Suzuki Italia, inoltre, ha ormai da tempo avviato un processo di riqualificazione ed efficientamento delle proprie strutture di Robassomero, per la diminuzione dei consumi energetici e delle emissioni di CO2, che riduce l’impatto sull’ambiente delle attività svolte in filiale, migliorando l’integrazione con il territorio circostante.

Di grande efficacia è stata anche la svolta “plastic free” adottata dai dipendenti Suzuki Italia, già attenti nella raccolta differenziata e nel ridurre gli sprechi, che abolisce l’uso di materiale plastico usa e getta dai propri uffici.

La casa madre Suzuki Motor Corporation, dà il buon esempio; da 10 anni è affianco a associazioni che si battono per la tutela dell’ambiente, portando avanti attività di sensibilizzazione alla cultura “eco-friendly”. In primis Suzuki Clean Ocean Project, volto specificamente alla salvaguardia degli oceani e del mare in senso lato, affinché sia posto il massimo impegno nel tenerli puliti. Un’iniziativa di respiro internazionale, mirata a fare cultura, che ha visto i dipendenti delle filiali Suzuki di 40 paesi nel mondo, impegnati nella raccolta di plastica e rifiuti in mare.

Anche Suzuki Italia fa la sua parte sul tema dell’ambiente marino, aderendo a Suzuki Clean Ocean Project e portando avanti diverse attività specifiche che si svolgono nel nostro Paese. In Italia, ad esempio, il tema della salvaguardia dell’ambiente ha trovato forma anche attraverso l’adesione a Clean Sea Life, un progetto nato sotto l’egida di Legambiente, incentrato sul recupero dei rifiuti marini.




 

 

Centrale nelle strategie a medio e lungo termine, resta tuttavia la volontà di Suzuki di offrire ai propri clienti di auto, moto e motori fuoribordo, prodotti attenti all’ambiente.
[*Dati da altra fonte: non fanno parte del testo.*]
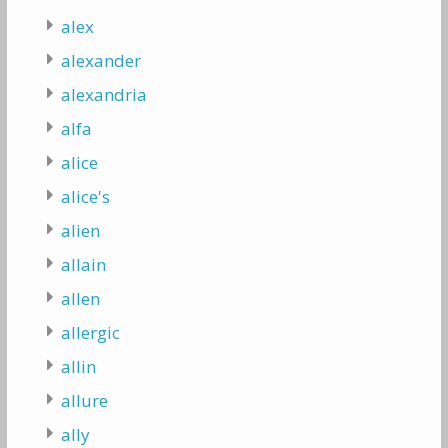
alex
alexander
alexandria
alfa
alice
alice's
alien
allain
allen
allergic
allin
allure
ally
Rappresentativa in tal senso è l’innovazione che Suzuki – la cui supremazia tecnologica è stata appena ribadita con la vittoria di Joan Mir nel campionato mondiale di MotoGP 2020, in sella a una Suzuki GSX-1000-RR – ha saputo recentemente portare in ambito Marine, sicuramente il più circoscritto dei propri mercati, ma non per questo trascurato. Oltre a utilizzare ogni accortezza per consentire ai propri fuoribordo di consumare meno e impattare conseguentemente meno sull’ambiente, Suzuki ha infatti presentato, proprio in occasione del Salone Nautico di Genova 2020, un’invenzione tanto semplice concettualmente quanto rivoluzionaria per efficacia, che addirittura permette al Cliente che utilizza il motore di pulire il mare durante la navigazione. Il sistema Suzuki Micro-Plastic Collector, è un dispositivo di filtraggio e raccolta, che utilizzando il sistema di ricircolo dell’acqua di raffreddamento dei motori fuoribordo Suzuki, trattiene le microplastiche disciolte in mare. A titolo di esempio, il nuovo fuoribordo DF140BG filtra, a regime massimo, 40 litri di acqua al minuto, che in un’ora di funzionamento si traducono in 2400 litri di acqua filtrata.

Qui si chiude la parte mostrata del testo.